In the United States, the general public survey was conducted April 30–May 13, 2012, among 1,004 adults. The elite survey was conducted March 1–May 20, 2012, among 305 elites, including 54 government officials in the executive and legislative branches; 52 retired military officers; 74 business and trade leaders; 93 academics, think tank experts, and nongovernmental organization leaders; and 32 reporters, editors, and commentators. Although not representative of all U.S. foreign affairs experts, the elite survey findings are indicative of attitudes among high-ranking individuals responsible for matters related to national security or foreign policy.

In China, the general public survey was conducted May 2–July 5, 2012, among 2,597 adults in urban areas. The elite survey was conducted May 22–August 22, 2012, among 358 elites, including 75 government officials (primarily retired officials with experience at the provincial and municipal levels); 73 scholars at military research institutions; 70 business and trade leaders; 76 scholars at nonmilitary academic research institutions; and 64 professionals working for the media.

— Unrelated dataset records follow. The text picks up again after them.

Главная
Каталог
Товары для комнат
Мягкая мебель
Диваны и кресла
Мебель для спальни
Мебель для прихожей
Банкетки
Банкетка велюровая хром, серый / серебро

For more details on the methodology used in the public and elite surveys in each country, see the accompanying reports on the survey results by the Pew Research Center and the RCCC.1

During the process of survey design and translation, extensive efforts were made to ensure that the results from the United States and China would be as comparable as possible. For the first iteration of the project, much progress was made toward this end. However, there are several important caveats that call for caution to be exercised in making certain comparisons among some of the elite categories in particular.

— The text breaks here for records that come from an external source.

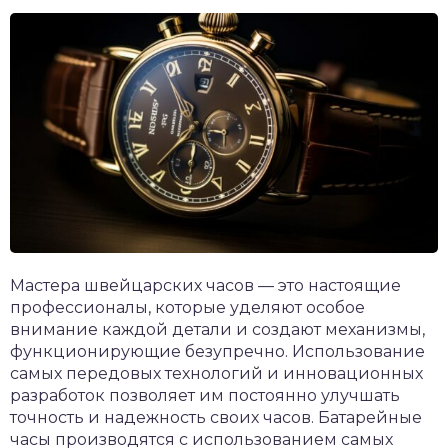
Мастера швейцарских часов — это настоящие
профессионалы, которые уделяют особое
внимание каждой детали и создают механизмы,
функционирующие безупречно. Использование
самых передовых технологий и инновационных
разработок позволяет им постоянно улучшать
точность и надежность своих часов. Батарейные
часы производятся с использованием самых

Military Elites in the U.S. and Chinese Data

The “military” categories in the Chinese and U.S. survey data are likely not directly comparable. The military category in the Chinese data only includes military scholars, not operational military personnel or retired officers. These military scholars very possibly do not represent the views of the broader People’s Liberation Army (PLA) on many issues. The military category in the American elite survey, by contrast, is composed of retired U.S. military officers. Future surveys will hopefully include at least retired Chinese military officers.

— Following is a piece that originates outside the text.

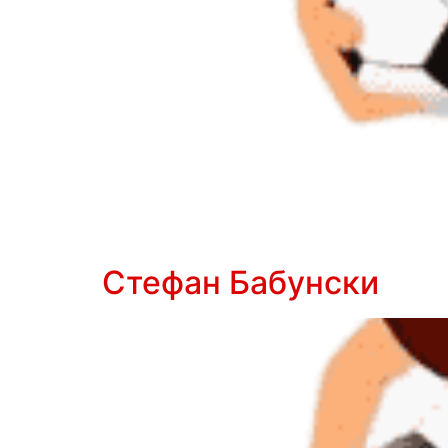
Стефан Бабунски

Government Officials in the U.S. and Chinese Data

The “government officials” categories are likewise not directly comparable. In the Chinese data, the government officials were primarily officials at the provincial and municipal levels. This survey did not include a large sampling of central government officials. Moreover, most of these officials, such as former ambassadors, were retired. Meanwhile, in the United States, the government officials were all current government officials at the national level—mostly from the executive branch, with some from the legislative branch. In future surveys, the goal is to make this category more comparable as well.

Comparisons Over Time

The project surveys conducted in 2012 are a snapshot in time and do not necessarily represent U.S. or Chinese views at present or in the future. In some cases, both quantitative and qualitative responses could change significantly; in other cases, perhaps not. One major objective of this project is to undertake repeated surveys to determine how attitudes in both countries change over time and in response to specific events. That said, the results of these surveys convey an important baseline or starting point for deepening understanding.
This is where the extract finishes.